## Given records

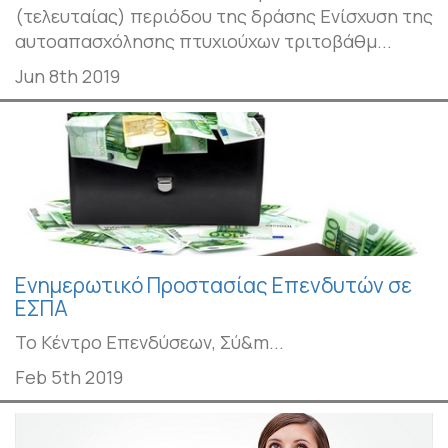
(τελευταίας) περιόδου της δράσης Ενίσχυση της
αυτοαπασχόλησης πτυχιούχων τριτοβάθμ...
Jun 8th 2019
Ενημερωτικό Προστασίας Επενδυτών σε
ΕΣΠΑ
Το Κέντρο Επενδύσεων, Σύ&m...
Feb 5th 2019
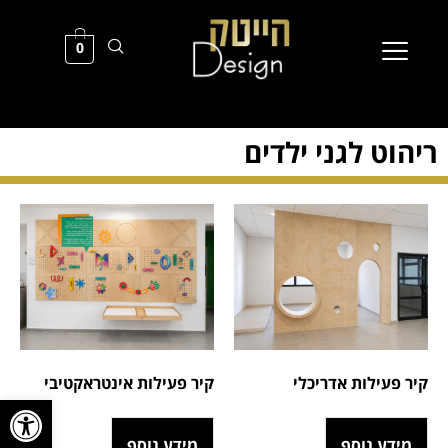
0
ריהוט לגני ילדים
קיר פעילות אדריכלי
קיר פעילות אינטראקטיבי
פתח סרגל
מידע נוסף
מידע נוסף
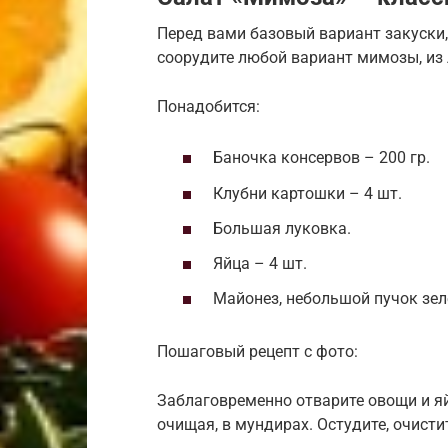
Перед вами базовый вариант закуски,
соорудите любой вариант мимозы, из
Понадобится:
Баночка консервов – 200 гр.
Клубни картошки – 4 шт.
Большая луковка.
Яйца – 4 шт.
Майонез, небольшой пучок зел
Пошаговый рецепт с фото:
Заблаговременно отварите овощи и я
очищая, в мундирах. Остудите, очисти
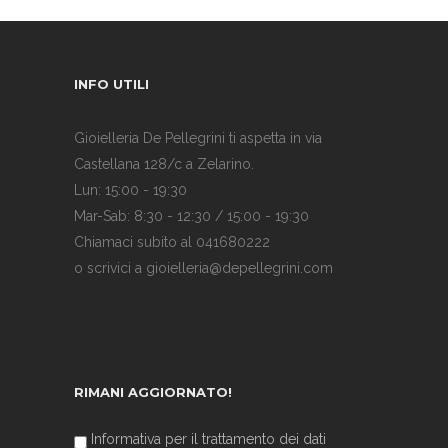
INFO UTILI
Gioielleria De Pellegrini ti aspetta in via
Castellana 128/c a Zelarino.
Lun: 15:00 - 19:30
Mar-Sab: 8:30 - 12:30 / 15:00 - 19:30
Chiamaci subito al 041680222
o scrivici a gioielleria@depellegrini.com
RIMANI AGGIORNATO!
Informativa per il trattamento dei dati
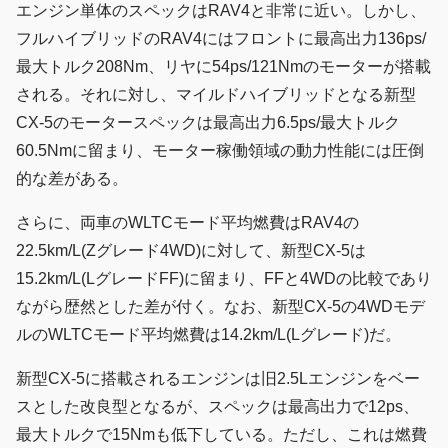
エンジン単体のスペックはRAV4と非常に近い。しかし、
フルハイブリッドのRAV4にはフロントに最高出力136ps/
最大トルク208Nm、リヤに54ps/121Nmのモーターが搭載
される。それに対し、マイルドハイブリッドとなる新型
CX-5のモータースペックは最高出力6.5ps/最大トルク
60.5Nmに留まり、モーター稼働領域の動力性能には圧倒
的な差がある。
さらに、両車のWLTCモード平均燃費はRAV4の
22.5km/L(Zグレード4WD)に対して、新型CX-5は
15.2km/L(LグレードFF)に留まり、FFと4WDの比較であり
ながら歴然とした差が付く。なお、新型CX-5の4WDモデ
ルのWLTCモード平均燃費は14.2km/L(Lグレード)だ。
新型CX-5に搭載されるエンジンは旧2.5Lエンジンをベー
スとした改良型となるが、スペックは最高出力で12ps、
最大トルクで15Nmも低下している。ただし、これは燃費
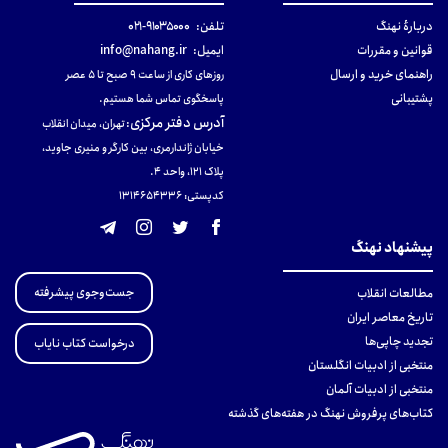
دربارهٔ نهنگ
تلفن:
۹۱۰۳۵۰۰۰-۰۲۱
قوانین و مقررات
ایمیل:
info@nahang.ir
راهنمای خرید و ارسال
روزهای کاری از ساعت ۹ صبح تا ۵ عصر
پشتیبانی
پاسخگوی تماس شما هستیم.
آدرس دفتر مرکزی
:
تهران، میدان انقلاب
خیابان ژاندارمری، بین کارگر و منیری جاوید،
پلاک 121، واحد ۴.
کدپستی: 131465433۶
پیشنهاد نهنگ
جست‌وجوی پیشرفته
مطالعات انقلاب
تاریخ معاصر ایران
تجدید چاپی‌ها
درخواست کتاب نایاب
منتخبی از ادبیات انگلستان
منتخبی از ادبیات آلمان
کتاب‌های پرفروش نهنگ در هفته‌های گذشته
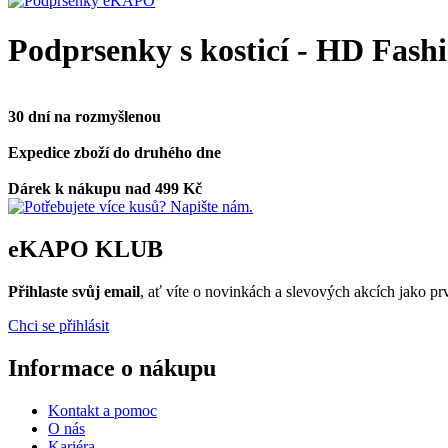
Podprsenky s kosticí - HD Fash
30 dní na rozmyšlenou
Expedice zboží do druhého dne
Dárek k nákupu nad 499 Kč
eKAPO KLUB
Přihlaste svůj email
, ať víte o novinkách a slevových akcích jako 
Chci se přihlásit
Informace o nákupu
Kontakt a pomoc
O nás
Kariéra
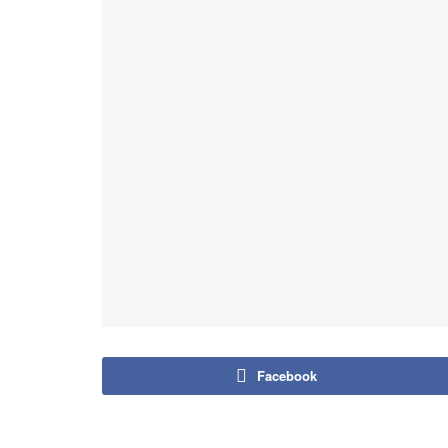
Facebook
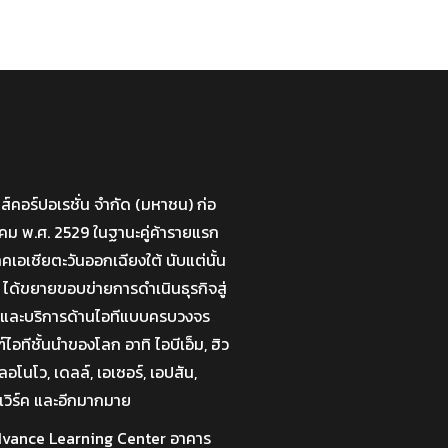
มส์คอร์ปอเรชั่น จำกัด (มหาชน) ก่อ
กราคม พ.ศ. 2529 ในฐานะคู่ค้ารายแรก
าคเอเชียตะวันออกเฉียงใต้ นับแต่นั้น
 ได้ขยายขอบข่ายการดำเนินธุรกิจสู่
่นและบริการด้านไอทีแบบครบวงจร
อทีชั้นนำของโลก อาทิ ไอบีเอ็ม, ฮิว
อโนโว, เดลล์, เอเซอร์, เอปสัน,
เวิร์ค และอีกมากมาย
 Advance Learning Center อาคาร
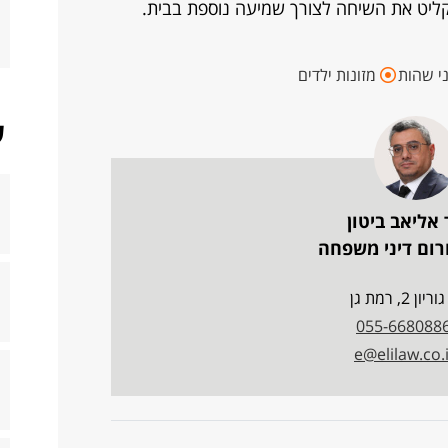
ליט את השיחה לצורך שמיעה נוספת בבית.
י שהות
מזונות ילדים
ש
 אליאב ביטון
רום דיני משפחה
ריון 2, רמת גן
055-668088
e@elilaw.co.i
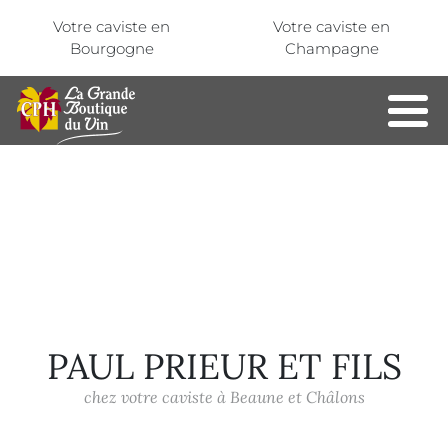
Aller au contenu principal
Panneau de gestion des cookies
Votre caviste en
Votre caviste en
Bourgogne
Champagne
PAUL PRIEUR ET FILS
chez votre caviste à Beaune et Châlons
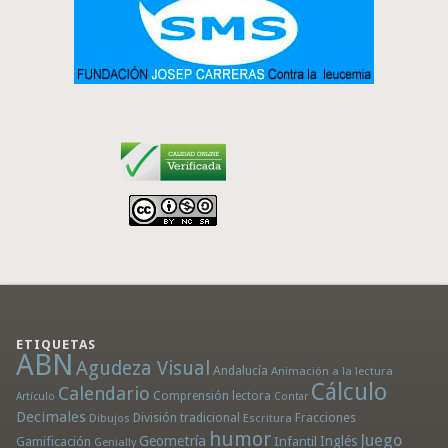
ETIQUETAS
ABN
Agudeza Visual
Andalucía
Animación a la lectura
Cálculo
Calendario
Comprensión lectora
Artículo
Contar
Decimales
División tradicional
Fracciones
Dibujos
Escritura
humor
Juego
Geometría
Infantil
Inglés
Gamificación
Genially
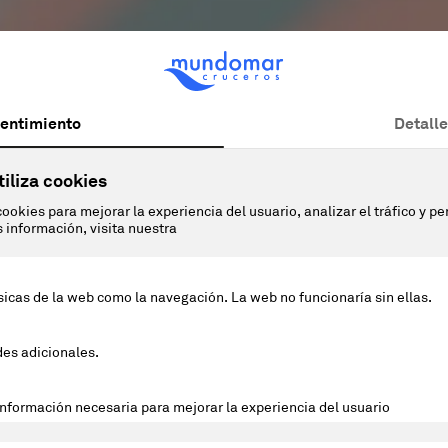
editerráneo con Cunar
l mismo lujo de siempr
hasta un 50% de desc
Ver cruceros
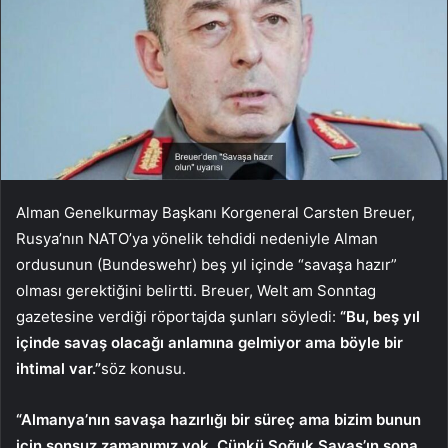
Alman Genelkurmay Başkanı Korgeneral Carsten Breuer,
Rusya’nın NATO’ya yönelik tehdidi nedeniyle Alman
ordusunun (Bundeswehr) beş yıl içinde “savaşa hazır”
olması gerektiğini belirtti. Breuer, Welt am Sonntag
gazetesine verdiği röportajda şunları söyledi:
“Bu, beş yıl
içinde savaş olacağı anlamına gelmiyor ama böyle bir
ihtimal var.”
söz konusu.
“Almanya’nın savaşa hazırlığı bir süreç ama bizim bunun
için sonsuz zamanımız yok. Çünkü Soğuk Savaş’ın sona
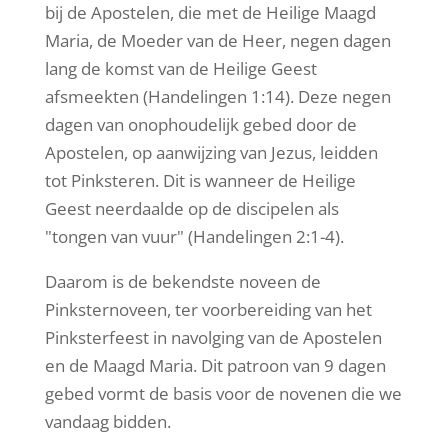
bij de Apostelen, die met de Heilige Maagd
Maria, de Moeder van de Heer, negen dagen
lang de komst van de Heilige Geest
afsmeekten (Handelingen 1:14). Deze negen
dagen van onophoudelijk gebed door de
Apostelen, op aanwijzing van Jezus, leidden
tot Pinksteren. Dit is wanneer de Heilige
Geest neerdaalde op de discipelen als
"tongen van vuur" (Handelingen 2:1-4).
Daarom is de bekendste noveen de
Pinksternoveen, ter voorbereiding van het
Pinksterfeest in navolging van de Apostelen
en de Maagd Maria. Dit patroon van 9 dagen
gebed vormt de basis voor de novenen die we
vandaag bidden.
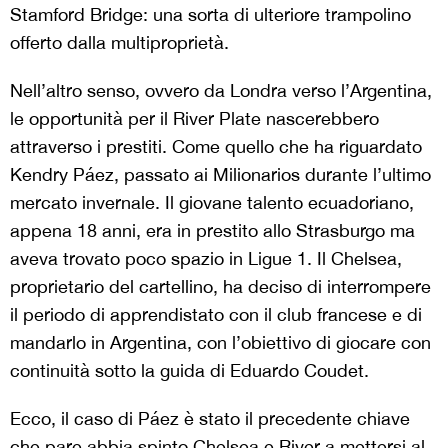
Stamford Bridge: una sorta di ulteriore trampolino
offerto dalla multiproprietà.
Nell’altro senso, ovvero da Londra verso l’Argentina,
le opportunità per il River Plate nascerebbero
attraverso i prestiti. Come quello che ha riguardato
Kendry Páez, passato ai Milionarios durante l’ultimo
mercato invernale. Il giovane talento ecuadoriano,
appena 18 anni, era in prestito allo Strasburgo ma
aveva trovato poco spazio in Ligue 1. Il Chelsea,
proprietario del cartellino, ha deciso di interrompere
il periodo di apprendistato con il club francese e di
mandarlo in Argentina, con l’obiettivo di giocare con
continuità sotto la guida di Eduardo Coudet.
Ecco, il caso di Páez è stato il precedente chiave
che pare abbia spinto Chelsea e River a mettersi al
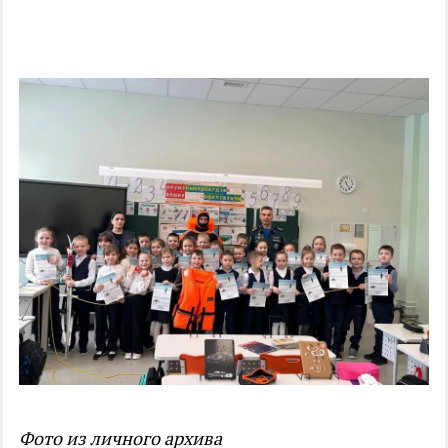
Фото из личного архива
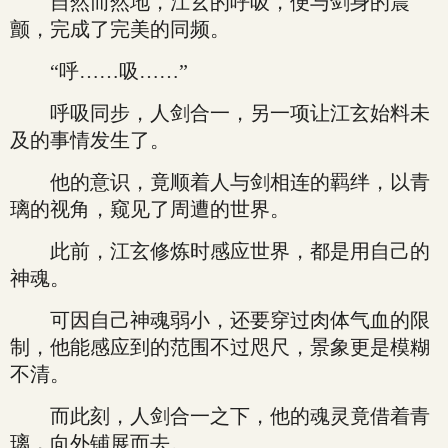
自然而然地，江玄的呼吸，便与剑身的震
颤，完成了完美的同频。
“呼……吸……”
呼吸同步，人剑合一，另一项让江玄始料未
及的事情发生了。
他的意识，竟顺着人与剑相连的羁绊，以青
璃的视角，窥见了周遭的世界。
此前，江玄修炼时感应世界，都是用自己的
神魂。
可因自己神魂弱小，还要穿过肉体气血的限
制，他能感应到的范围不过咫尺，景象更是模糊
不清。
而此刻，人剑合一之下，他的魂灵竟借着青
璃，向外铺展而去。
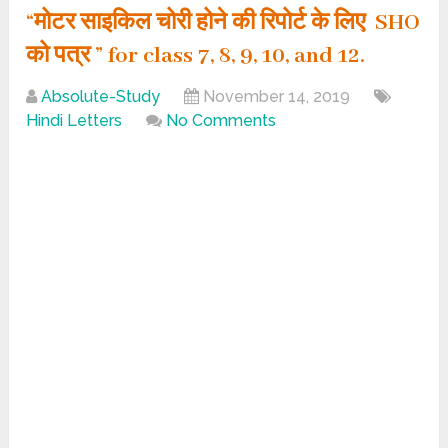
“मोटर साइकिल चोरी होने की रिपोर्ट के लिए SHO
को पत्र ” for class 7, 8, 9, 10, and 12.
Absolute-Study
November 14, 2019
Hindi Letters
No Comments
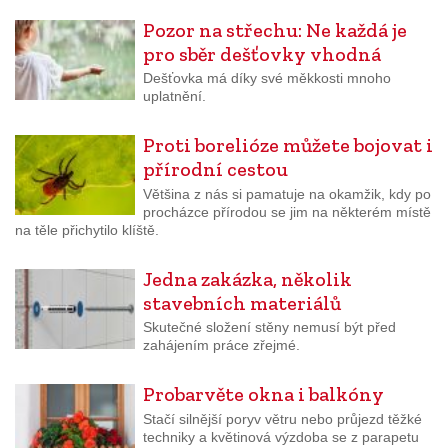
Pozor na střechu: Ne každá je
pro sběr dešťovky vhodná
Dešťovka má díky své měkkosti mnoho
uplatnění.
Proti borelióze můžete bojovat i
přírodní cestou
Většina z nás si pamatuje na okamžik, kdy po
procházce přírodou se jim na některém místě
na těle přichytilo klíště.
Jedna zakázka, několik
stavebních materiálů
Skutečné složení stěny nemusí být před
zahájením práce zřejmé.
Probarvěte okna i balkóny
Stačí silnější poryv větru nebo průjezd těžké
techniky a květinová výzdoba se z parapetu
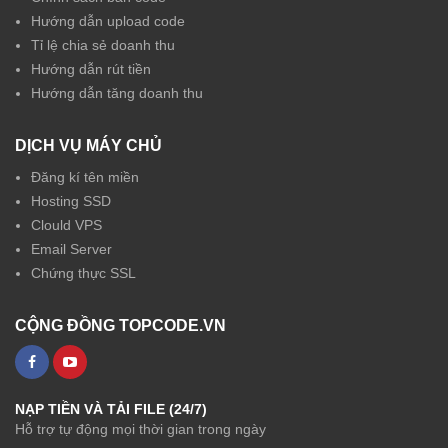
Hướng dẫn upload code
Tỉ lệ chia sẻ doanh thu
Hướng dẫn rút tiền
Hướng dẫn tăng doanh thu
DỊCH VỤ MÁY CHỦ
Đăng kí tên miền
Hosting SSD
Clould VPS
Email Server
Chứng thực SSL
CỘNG ĐỒNG TOPCODE.VN
NẠP TIỀN VÀ TẢI FILE (24/7)
Hỗ trợ tự động mọi thời gian trong ngày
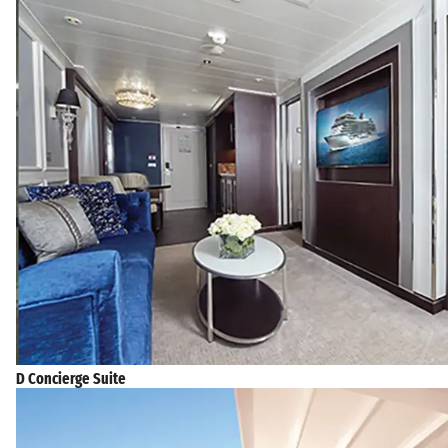
D Concierge Suite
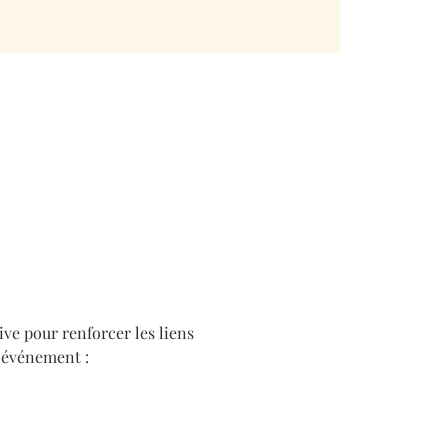
ve pour renforcer les liens 
t événement :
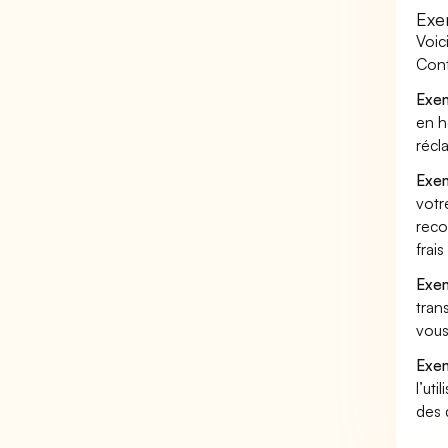
Exe
Voic
Cont
Exem
en h
récl
Exem
votr
reco
frai
Exem
tran
vous
Exem
l’uti
des 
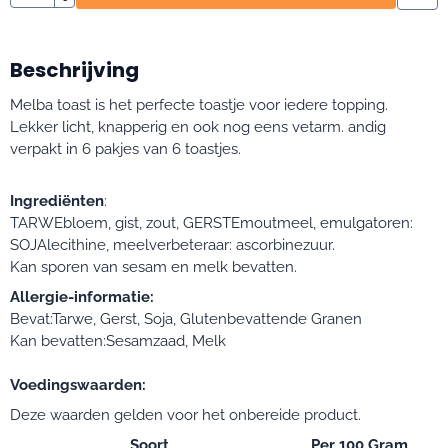
Beschrijving
Melba toast is het perfecte toastje voor iedere topping.
Lekker licht, knapperig en ook nog eens vetarm. andig
verpakt in 6 pakjes van 6 toastjes.
Ingrediënten
:
TARWEbloem, gist, zout, GERSTEmoutmeel, emulgatoren:
SOJAlecithine, meelverbeteraar: ascorbinezuur.
Kan sporen van sesam en melk bevatten.
Allergie-informatie:
Bevat:Tarwe, Gerst, Soja, Glutenbevattende Granen
Kan bevatten:Sesamzaad, Melk
Voedingswaarden:
Deze waarden gelden voor het onbereide product.
Soort
Per 100 Gram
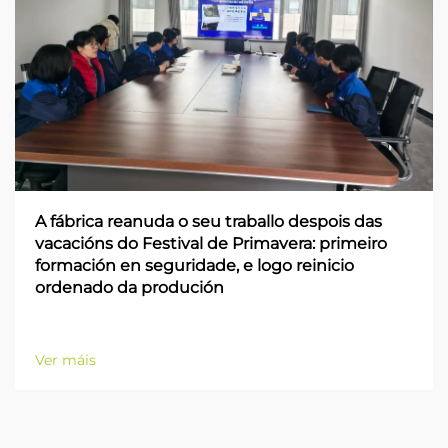
A fábrica reanuda o seu traballo despois das
vacacións do Festival de Primavera: primeiro
formación en seguridade, e logo reinicio
ordenado da produción
Ver máis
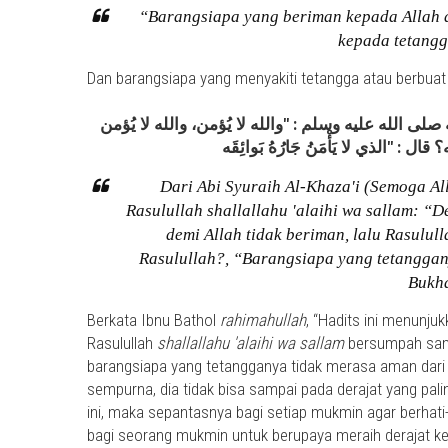
“Barangsiapa yang beriman kepada Allah d
kepada tetang
Dan barangsiapa yang menyakiti tetangga atau berbua
 الله عليه وسلم : "والله لا يُؤمن، والله لا يُؤمن
Dari Abi Syuraih Al-Khaza'i (Semoga Al
Rasulullah shallallahu 'alaihi wa sallam: “D
demi Allah tidak beriman, lalu Rasulul
Rasulullah?, “Barangsiapa yang tetangga
Bukha
Berkata Ibnu Bathol
rahimahullah
, “Hadits ini menunju
Rasulullah
shallallahu 'alaihi wa sallam
bersumpah samp
barangsiapa yang tetangganya tidak merasa aman dari g
sempurna, dia tidak bisa sampai pada derajat yang paling
ini, maka sepantasnya bagi setiap mukmin agar berhati
bagi seorang mukmin untuk berupaya meraih derajat kei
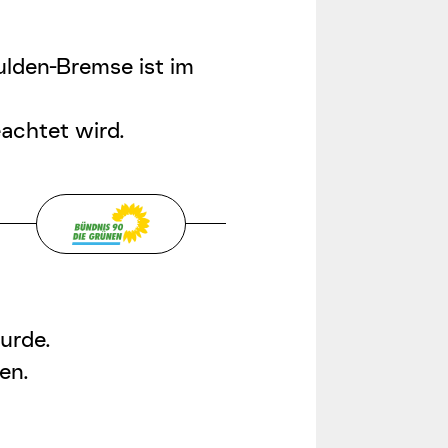
ulden-Bremse
ist im
achtet wird.
urde.
en.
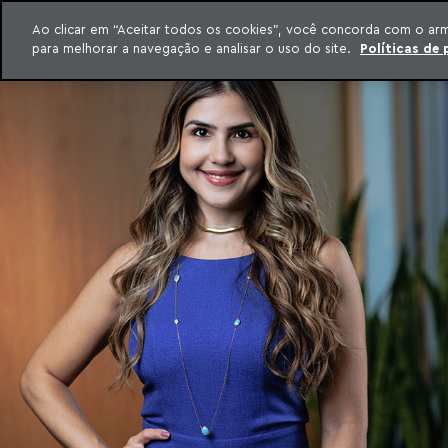
QUEM SOMOS
Ao clicar em “Aceitar todos os cookies”, você concorda com o ar
para melhorar a navegação e analisar o uso do site.
Políticas de 
ar para o conteúdo
o Meyer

## What you need to do
In the lines above, find the word "Heilige" and copy each line that contains it.

## Output for this task
bij de Apostelen, die met de Heilige Maagd
lang de komst van de Heilige Geest
tot Pinksteren. Dit is wanneer de Heilige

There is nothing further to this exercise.